Se você está procurando um alimento rico em proteína de alto valor biológico, carboidrato de baixo índice glicêmico (aquela que leva mais tempo para virar açucar no sangue) e ainda tem vitaminas, sais minerais e gordura boa, a procura acabou. Este achado se chama QUINUA !

A Quinua é um cereal, proveniente da Bolívia e é consumido pelos tribos andinas há mais de 500 anos. Cada grão contém 20 aminoácidos diferentes e ajuda na recuperação e manutenção dos músculos.
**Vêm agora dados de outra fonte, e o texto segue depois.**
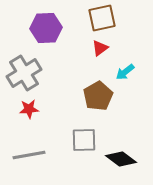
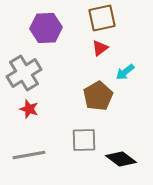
red star: rotated 24 degrees clockwise
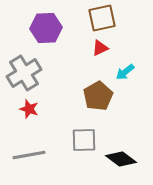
red triangle: rotated 12 degrees clockwise
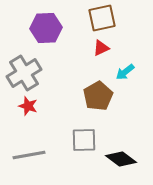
red triangle: moved 1 px right
red star: moved 1 px left, 3 px up
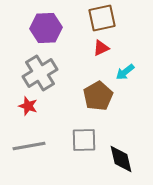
gray cross: moved 16 px right
gray line: moved 9 px up
black diamond: rotated 40 degrees clockwise
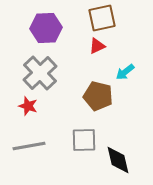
red triangle: moved 4 px left, 2 px up
gray cross: rotated 12 degrees counterclockwise
brown pentagon: rotated 28 degrees counterclockwise
black diamond: moved 3 px left, 1 px down
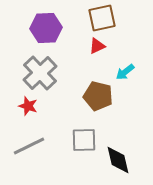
gray line: rotated 16 degrees counterclockwise
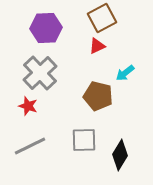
brown square: rotated 16 degrees counterclockwise
cyan arrow: moved 1 px down
gray line: moved 1 px right
black diamond: moved 2 px right, 5 px up; rotated 44 degrees clockwise
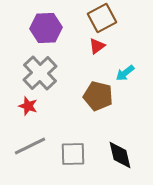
red triangle: rotated 12 degrees counterclockwise
gray square: moved 11 px left, 14 px down
black diamond: rotated 44 degrees counterclockwise
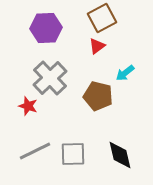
gray cross: moved 10 px right, 5 px down
gray line: moved 5 px right, 5 px down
Também, é uma fonte excelente de ferro, ideal para quem come pouco ou nenhuma carne vermelha. Outra vantagem é que contêm ômega 3, a gordura boa que limpa as artérias. A presença de uma mistura de fibras e vitaminas (C, E e especialmente as do complexo B) faz com que este cereal tem uma ficha nutricional tão boa que a FAO (Food and Agriculture Organization) da ONU considera a Quinua o alimento mais completo de origem vegetal.

A quinua está disponível em grão, farinha, flocos e até macarrão, e meio quilo custa entre 11 e 14 reais. Ele chega a triplicar de tamanho depois de cozido sendo que um pacote serve para várias receitas.